Yan taraftan bilet satmaya gelen seyyar bayilere kimse itibar etmiyor. Yok, yok
illaki abladan alınacak. Abla babamızın oğlu mu, pardon yanlış söyledim,
babamızın kızı mı? Değil tabi ki % 99.9'unun abla ile bir akrabalığı yok. Hatta
yüzde yüz bile olabilir...
O uzun kuyruklarda kim bilir ne hayaller kuruluyor, ne gelecek planları
yapılıyor... Şöyle akrabalarımı ihya ederim, böyle arkadaşlarımı görür
gözetirim. Külliyen palavra. Şimdiye kadar çok büyük ikramiye çıkmış kaç
kişinin adını duydunuz ya da biliyorsunuz? İsmi bilinen çok da fazla insan yok.
Herkes tanıdığı bir insanın veya banka müdürünün vasıtası ile alıyor parayı da
ondan...
Bazı duyumlarımıza göre piyasada çok sahte bayi ve sahte bilet dolanıyormuş.
Dikkat edin, birinden, özellikle de seyyar bayilerden bilet alırken. Bana kalsa
hiç almasanız daha iyi de alıyorsanız da dikkat edin. Sonra da üzülürsünüz...

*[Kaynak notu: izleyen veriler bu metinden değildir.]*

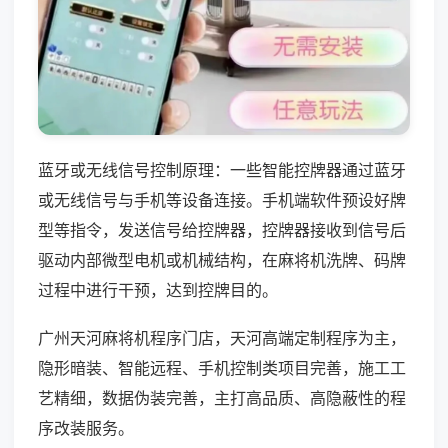
蓝牙或无线信号控制原理：一些智能控牌器通过蓝牙
或无线信号与手机等设备连接。手机端软件预设好牌
型等指令，发送信号给控牌器，控牌器接收到信号后
驱动内部微型电机或机械结构，在麻将机洗牌、码牌
过程中进行干预，达到控牌目的。
广州天河麻将机程序门店，天河高端定制程序为主，
隐形暗装、智能远程、手机控制类项目完善，施工工
艺精细，数据伪装完善，主打高品质、高隐蔽性的程
序改装服务。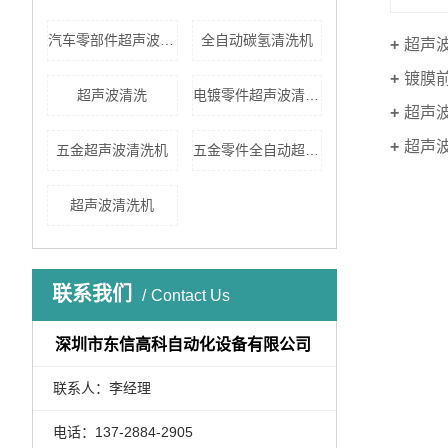
汽车零部件超声波清洗
全自动碳氢清洗机
超声
镀膜
超声波清洗
电镀零件超声波清洗机
超声
超声
五金超声波清洗机
五金零件全自动超声波清洗机
超声波清洗机
联系我们
Contact Us
深圳市东信高科自动化设备有限公司
联系人：李经理
电话：137-2884-2905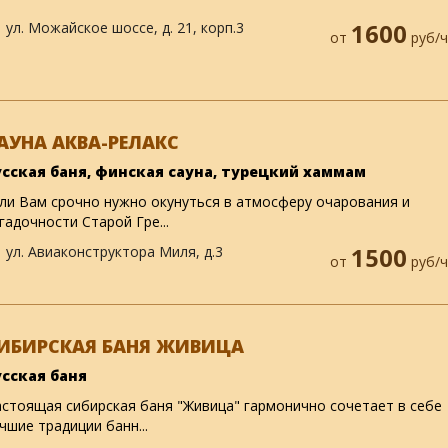
ул. Можайское шоссе, д. 21, корп.3
1600
от
руб/ч
АУНА АКВА-РЕЛАКС
усская баня, финская сауна, турецкий хаммам
ли Вам срочно нужно окунуться в атмосферу очарования и
гадочности Старой Гре...
ул. Авиаконструктора Миля, д.3
1500
от
руб/ч
ИБИРСКАЯ БАНЯ ЖИВИЦА
усская баня
стоящая сибирская баня "Живица" гармонично сочетает в себе
чшие традиции банн...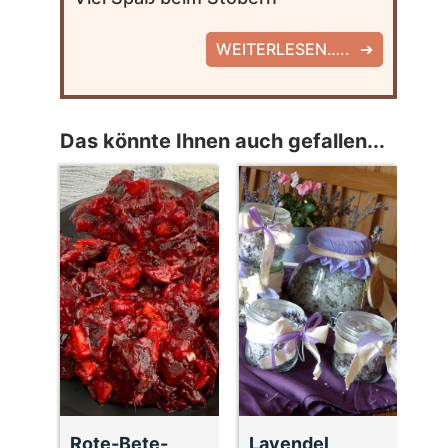
WEITERLESEN…..
Das könnte Ihnen auch gefallen...
Rote-Bete-
Lavendel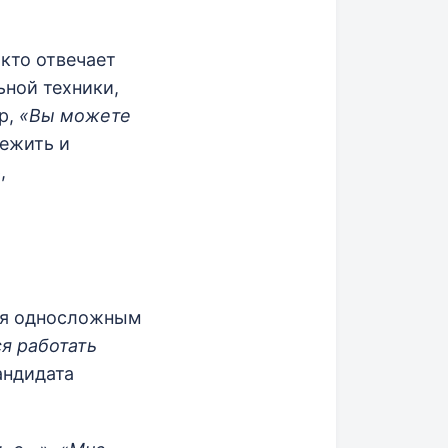
 кто отвечает
ьной техники,
р,
«Вы можете
вежить и
,
ься односложным
я работать
андидата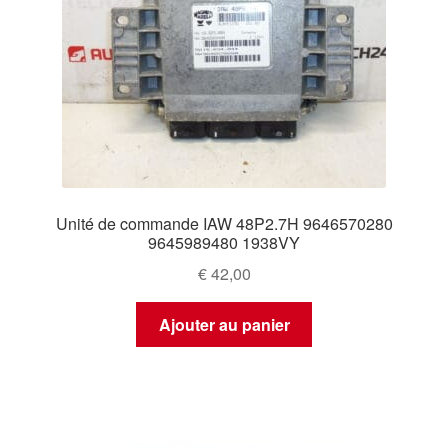
Unité de commande IAW 48P2.7H 9646570280
9645989480 1938VY
€
42,00
Ajouter au panier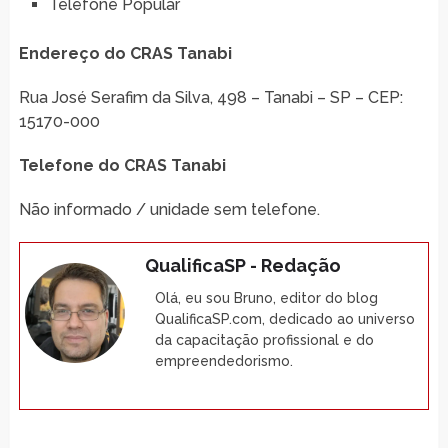
Telefone Popular
Endereço do CRAS Tanabi
Rua José Serafim da Silva, 498 – Tanabi – SP – CEP:
15170-000
Telefone do CRAS Tanabi
Não informado / unidade sem telefone.
QualificaSP - Redação
Olá, eu sou Bruno, editor do blog
QualificaSP.com, dedicado ao universo
da capacitação profissional e do
empreendedorismo.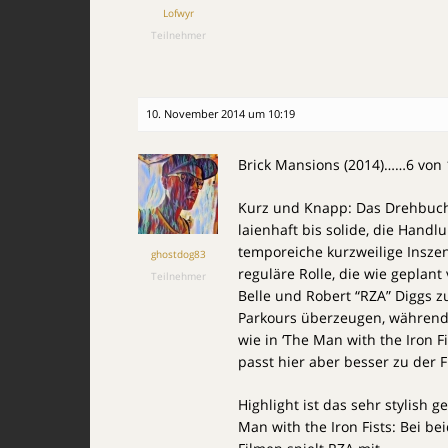
Lofwyr
Teilnehmer
10. November 2014 um 10:19
Brick Mansions (2014)……6 von 
Kurz und Knapp: Das Drehbuch 
laienhaft bis solide, die Handl
temporeiche kurzweilige Inszeni
ghostdog83
reguläre Rolle, die wie geplant
Teilnehmer
Belle und Robert “RZA” Diggs z
Parkours überzeugen, während 
wie in ‘The Man with the Iron F
passt hier aber besser zu der F
Highlight ist das sehr stylish g
Man with the Iron Fists: Bei be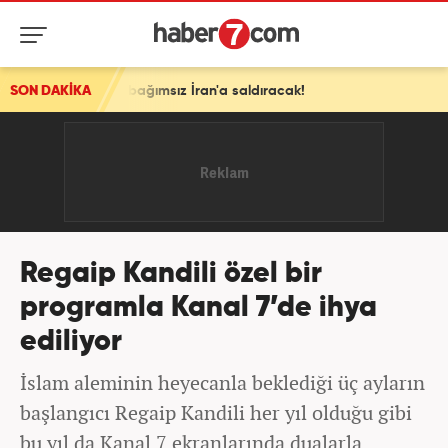
D'den bağımsız İran'a saldıracak!
SON DAKİKA
Regaip Kandili özel bir
programla Kanal 7’de ihya
ediliyor
İslam aleminin heyecanla beklediği üç ayların
başlangıcı Regaip Kandili her yıl olduğu gibi
bu yıl da Kanal 7 ekranlarında dualarla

Düşünsenize sahte biletinize yüklü miktarda bir ikramiye isabet etmiş, bir
gidiyorsunuz ki bilet sahte, kalp krizi bile geçirir adam, başından aşağı
kaynar sular dökülür... Yine de unutmayın ya çıkarsa diyenlere de fazla aldırış
etmeyin, ya çıkmazsa, gidin tam bilete vereceğiniz parayla çocuklarınız meyve
sebze, çikolata alın hem ağzınızın tadı hem de yuvanızın tadı bozulmasın.